Cet appel à rester chez soi a été largement repris dans l’ensemble du
Brésil au fur et à mesure que la pandémie commençait à se répandre dans le
pays. Ainsi, Mgr Jaime Spengler, l’Archevêque de Porto Alegre et Vice-Président
de la CNBB, capitale de l’Etat du Rio Grande do Sur, a décidé d’annuler, dès le
16 mars, des messes, catéchèses et autres processions programmées. «Nous vivons
une pandémie qui n’a a pas été souhaitée par Dieu mais qui a été permise par
lui, a estimé le prélat dans une note officielle. Cela doit aussi nous appeler
à la conversion vers des valeurs éternelles. Il est temps de reconstruire
l’espérance, promouvoir la solidarité et inciter à la prière».
«Pas de messe en pyjama!»
Les suspensions de célébrations de messes en public et de tous les regroupements
sont désormais actées dans l’ensemble des diocèses du pays.
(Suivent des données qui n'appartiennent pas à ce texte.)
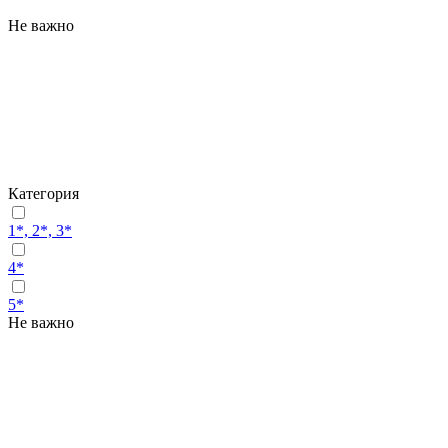
Не важно
Категория
1*, 2*, 3*
4*
5*
Не важно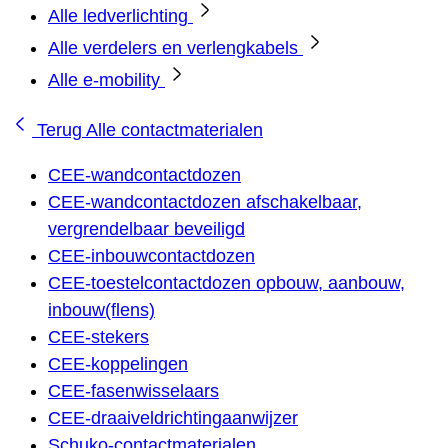
Alle ledverlichting
Alle verdelers en verlengkabels
Alle e-mobility
Terug
Alle contactmaterialen
CEE-wandcontactdozen
CEE-wandcontactdozen afschakelbaar,
vergrendelbaar beveiligd
CEE-inbouwcontactdozen
CEE-toestelcontactdozen opbouw, aanbouw,
inbouw(flens)
CEE-stekers
CEE-koppelingen
CEE-fasenwisselaars
CEE-draaiveldrichtingaanwijzer
Schuko-contactmaterialen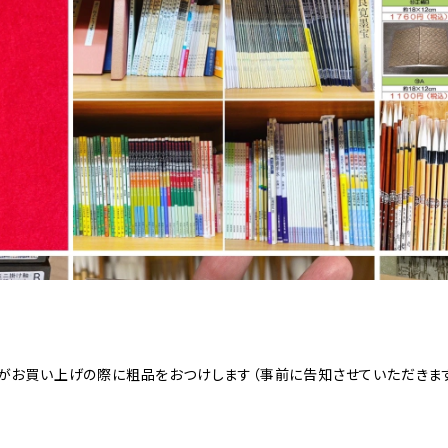
がお買い上げの際に粗品をおつけします（事前に告知させていただきま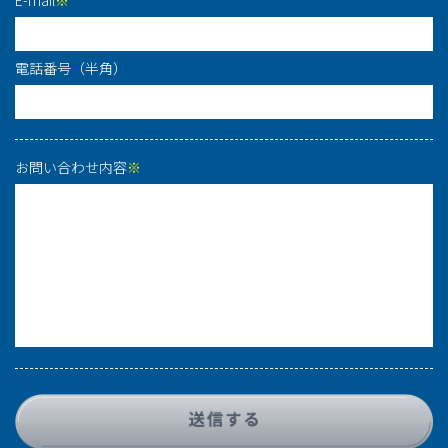
E-mail
※
電話番号（半角）
お問い合わせ内容
※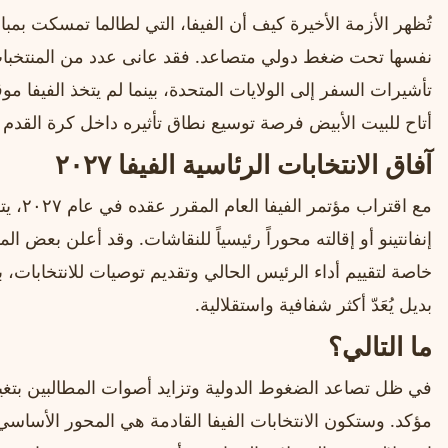
تُظهر الأزمة الأخيرة كيف أن الفيفا، التي لطالما تمسكت بم
نفسها تحت ضغط دولي متصاعد. فقد عانى عدد من المنتخ
تأشيرات السفر إلى الولايات المتحدة، بينما لم يتخذ الفيفا مو
أتاح للبيت الأبيض فرصة توسيع نطاق تأثيره داخل كرة القدم ا
آفاق الانتخابات الرئاسية الفيفا ٢٠٢٧
مع اقتر
إنفانتينو أو إقالته محوراً رئيسياً للنقاشات. وقد أعلن بعض 
خاصة لتقييم أداء الرئيس الحالي وتقديم توصيات للانتخابات، 
بديل يُعَدّ أكثر شفافية واستقلالية.
ما التالي؟
في ظل تصاعد الضغوط الدولية وتزايد أصوات المطالبين بتغيير
مؤكد. وستكون الانتخابات الفيفا القادمة هي المحور الأساسي ل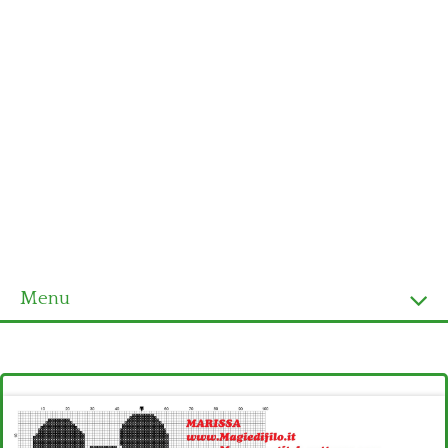
Menu
Homepage
Ultimi schemi
Alfabeto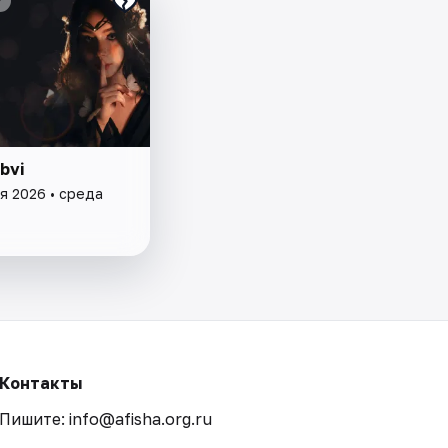
₽
bvi
я 2026 • среда
Контакты
Пишите: info@afisha.org.ru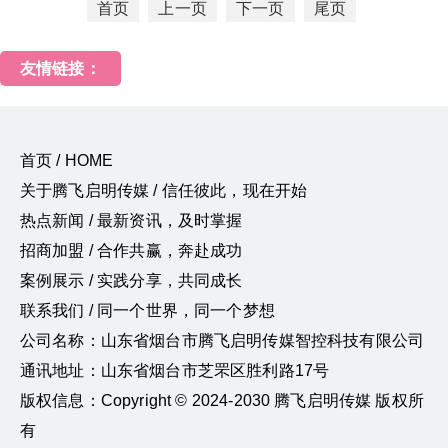
首页
上一页
下一页
尾页
友情链接：
首页 / HOME
关于腾飞启明传媒 / 信任彼此，现在开始
热点新闻 / 最新资讯，及时掌握
招商加盟 / 合作共赢，奔赴成功
案例展示 / 实践分享，共同成长
联系我们 / 同一个世界，同一个梦想
公司名称：山东省烟台市腾飞启明传媒智控科技有限公司
通讯地址：山东省烟台市芝罘区胜利路17号
版权信息：Copyright © 2024-2030 腾飞启明传媒 版权所
有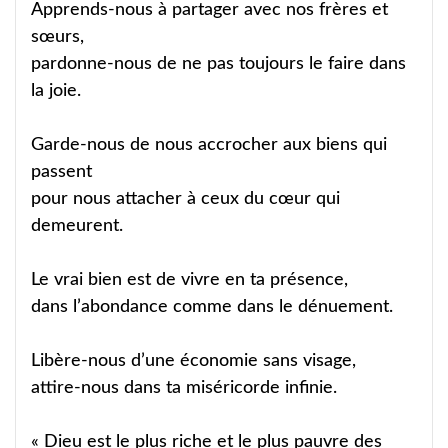
Apprends-nous à partager avec nos frères et
sœurs,
pardonne-nous de ne pas toujours le faire dans
la joie.
Garde-nous de nous accrocher aux biens qui
passent
pour nous attacher à ceux du cœur qui
demeurent.
Le vrai bien est de vivre en ta présence,
dans l’abondance comme dans le dénuement.
Libère-nous d’une économie sans visage,
attire-nous dans ta miséricorde infinie.
« Dieu est le plus riche et le plus pauvre des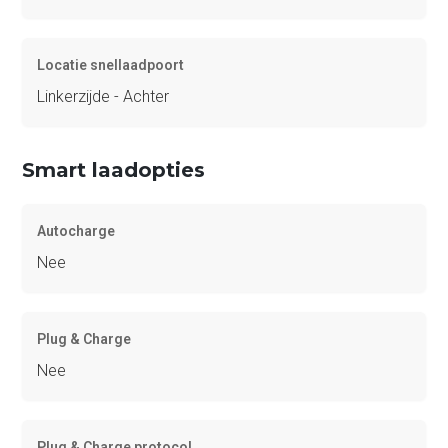
Locatie snellaadpoort
Linkerzijde - Achter
Smart laadopties
Autocharge
Nee
Plug & Charge
Nee
Plug & Charge protocol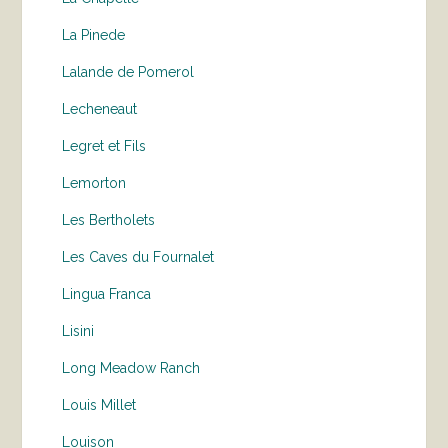
La Pinede
Lalande de Pomerol
Lecheneaut
Legret et Fils
Lemorton
Les Bertholets
Les Caves du Fournalet
Lingua Franca
Lisini
Long Meadow Ranch
Louis Millet
Louison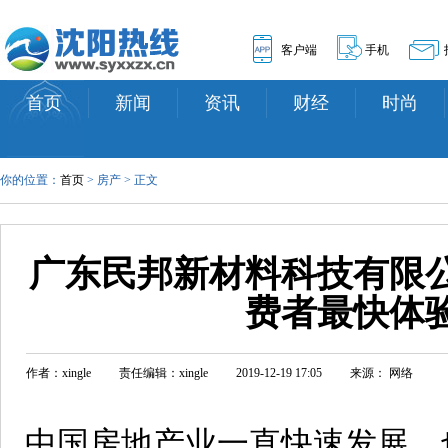
客户端
手机
首页
新闻
资讯
财经
时尚
你的位置：
首页
> 房产 > 正文
广东民邦新材料科技有限
费者最快体
作者：xingle
责任编辑：xingle
2019-12-19 17:05
来源： 网络
中国房地产业一直快速发展，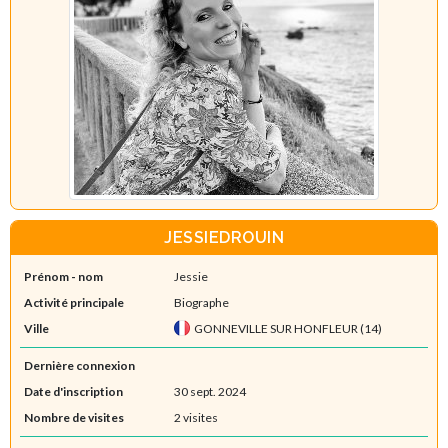
JESSIEDROUIN
Prénom - nom
Jessie
Activité principale
Biographe
Ville
GONNEVILLE SUR HONFLEUR (14)
Dernière connexion
Date d'inscription
30 sept. 2024
Nombre de visites
2 visites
Et les fidèles sont
largement invités à communier lors de messes célébrées via les réseaux sociaux.
Une adaptation aux circonstances sanitaires qui ne doit pourtant pas
s’accompagner d’un laisser-aller. Le prêtre de la paroisse d’Alto Piquiri, dans
le sud du pays, a d’ailleurs fait parvenir à ses fidèles un guide très détaillé
de la «messe à domicile». Parmi les recommandations, figure «la préparation de
l’esprit», en «entrant dans un climat de spiritualité comme lorsque l’on
pénètre dans une Église».
Autre impératif ? Le fidèle est tenu de «préparer son corps», en se rappelant que « l’extérieur correspond à l’intérieur ». Donc «Pas de messe en pyjama!», rappelle le guide. «Lève toi du lit pour la messe et habille-toi!». D’autres conseils sont également formulés comme la «préparation de la maison», dans laquelle doit être «créée une ambiance de célébration, avec une serviette sur la table, une bougie, une croix et la Bible ouverte. «Ta maison est ton Eglise domestique». Suivent également des conseils sur la liturgie de a Parole et Eucharistique.
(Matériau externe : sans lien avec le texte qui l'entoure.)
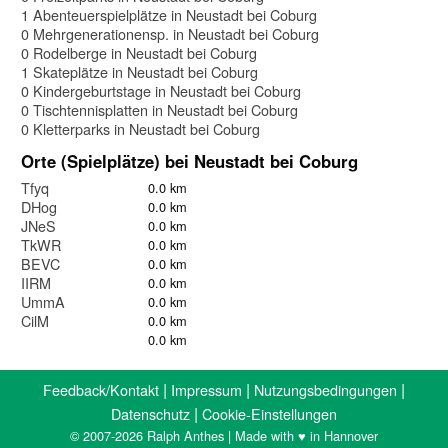
1 Abenteuerspielplätze in Neustadt bei Coburg
0 Mehrgenerationensp. in Neustadt bei Coburg
0 Rodelberge in Neustadt bei Coburg
1 Skateplätze in Neustadt bei Coburg
0 Kindergeburtstage in Neustadt bei Coburg
0 Tischtennisplatten in Neustadt bei Coburg
0 Kletterparks in Neustadt bei Coburg
Orte (Spielplätze) bei Neustadt bei Coburg
Tfyq
0.0 km
DHog
0.0 km
JNeS
0.0 km
TkWR
0.0 km
BEVC
0.0 km
IIRM
0.0 km
UmmA
0.0 km
CilM
0.0 km
0.0 km
|
|
|
Feedback/Kontakt
Impressum
Nutzungsbedingungen
|
Datenschutz
Cookie-Einstellungen
© 2007-2026 Ralph Anthes | Made with ♥ in Hannover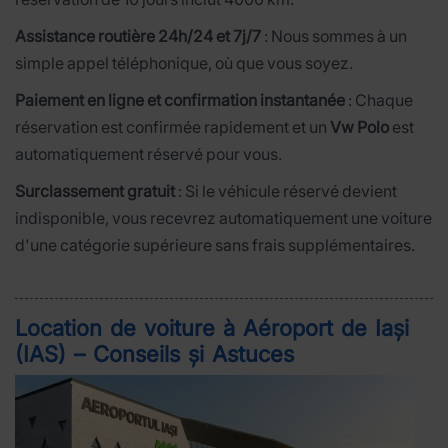
Assistance routière 24h/24 et 7j/7
: Nous sommes à un
simple appel téléphonique, où que vous soyez.
Paiement en ligne et confirmation instantanée
: Chaque
réservation est confirmée rapidement et un
Vw Polo
est
automatiquement réservé pour vous.
Surclassement gratuit
: Si le véhicule réservé devient
indisponible, vous recevrez automatiquement une voiture
d'une catégorie supérieure sans frais supplémentaires.
Location de voiture à Aéroport de Iași
(IAS) – Conseils și Astuces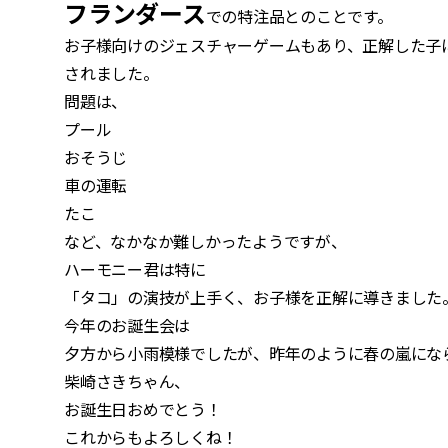
フランダース
での特注品とのことです。
お子様向けのジェスチャーゲームもあり、正解した子
されました。
問題は、
プール
おそうじ
車の運転
たこ
など、なかなか難しかったようですが、
ハーモニー君は特に
「タコ」の演技が上手く、お子様を正解に導きました
今年のお誕生会は
夕方から小雨模様でしたが、昨年のように春の嵐にな
柴崎さきちゃん、
お誕生日おめでとう！
これからもよろしくね！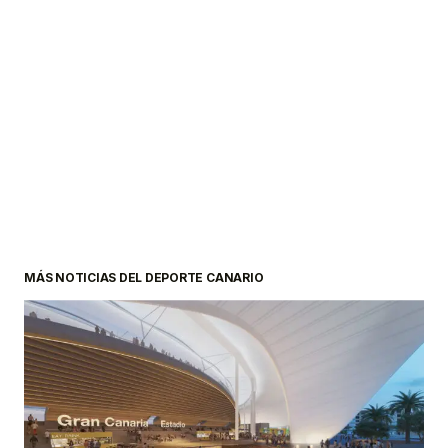
MÁS NOTICIAS DEL DEPORTE CANARIO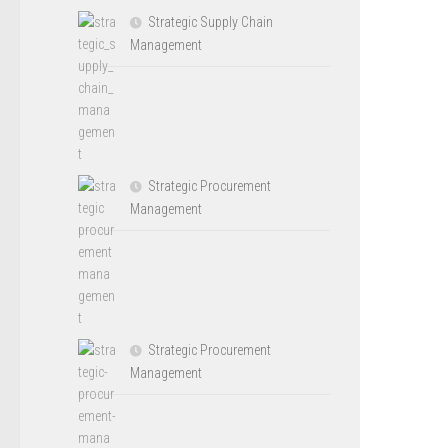
Strategic Supply Chain
Management
Strategic Procurement
Management
Strategic Procurement
Management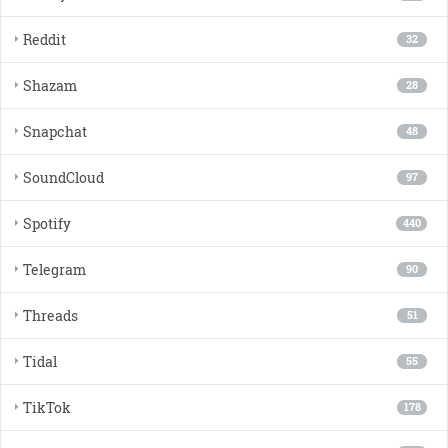
Reddit
32
Shazam
28
Snapchat
48
SoundCloud
97
Spotify
440
Telegram
90
Threads
51
Tidal
55
TikTok
178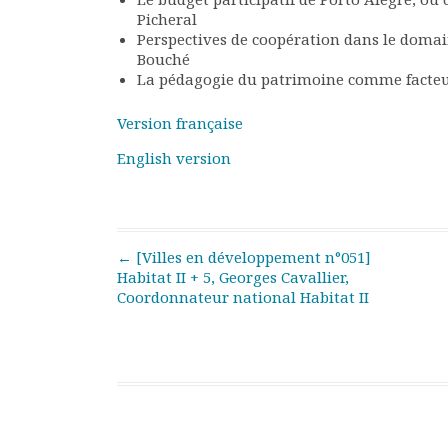
Rapports moraux
Picheral
Rapports financiers
Perspectives de coopération dans le domain
Bouché
Nous rejoindre
La pédagogie du patrimoine comme facteur
Le bulletin
Présentation du bulletin
Version française
Comité de rédaction
English version
Bulletins Villes en
développement
Kiosk
Ressources
Nos actions
Post navigation
←
[Villes en développement n°051]
Habitat II + 5, Georges Cavallier,
Podcast-AdP
Coordonnateur national Habitat II
Dîners débats
Journées d’études
Concours vidéo
Matinales
Nos partenaires
Evénements
Publications et rapports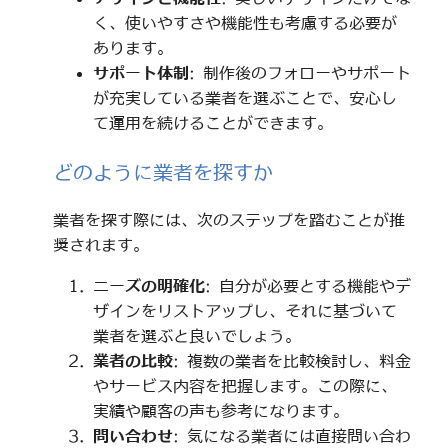
く、使いやすさや機能性も考慮する必要が
あります。
サポート体制
: 制作後のフォローやサポート
が充実している業者を選ぶことで、安心し
て運用を続けることができます。
どのように業者を探すか
業者を探す際には、次のステップを踏むことが推
奨されます。
ニーズの明確化
: 自分が必要とする機能やデ
ザインをリストアップし、それに基づいて
業者を選ぶと良いでしょう。
業者の比較
: 複数の業者を比較検討し、料金
やサービス内容を把握します。この際に、
実績や顧客の声も参考になります。
問い合わせ
: 気になる業者には直接問い合わ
Bolsonaro contre la suspension des messes en public
Si les célébrations de messes à domicile via les réseaux sociaux sont
largement répandues dans les églises catholiques, la tendance est loin d’être la
même chez les néo-pentecôtistes. Par exemple, Silas Malafaia, pasteur et leader
de l’Assemblée de Dieu - la plus importante église évangélique au Brésil avec
près de 13 millions de fidèles - n’a pas hésité à citer le psaume 91 la Bible: «Au
nom de Jésus, aucun mal ne t’arrivera, aucun fléau n’approchera de ta tente»,
en invitant les fidèles à ne pas craindre la pandémie de coronavirus. Cette
invitation, diffusée sur ses réseaux sociaux, est intervenue quelques heures
seulement après la recommandation du Gouverneur de l’Etat de Sao Paulo, João
Doria, aux églises et temples «de suspendre les cultes et les messes qui
favorisent l’agglomération de fidèles».
L’invitation est d’ailleurs devenue obligatoire puisqu’elle a été
entérinée le 20 mars par le Tribunal de Justice de l’État de Sao Paulo… au
grand dam de Jair Bolsonaro, le président brésilien. «Pour satisfaire leurs
électeurs, certains gouverneurs prennent des mesures absurdes, en fermant les
centres commerciaux et les églises, ultimes refuges du peuple», a ainsi déclaré
le président d’extrême droite, ex-catholique et proche des églises
évangéliques, dont les leaders - parmi lesquels figure notamment Silas Malafaia
- ont appelé à voter pour lui en novembre 2019. Des déclarations qui n’ont
suscité aucune réaction de la part des autorités de l’Église catholique.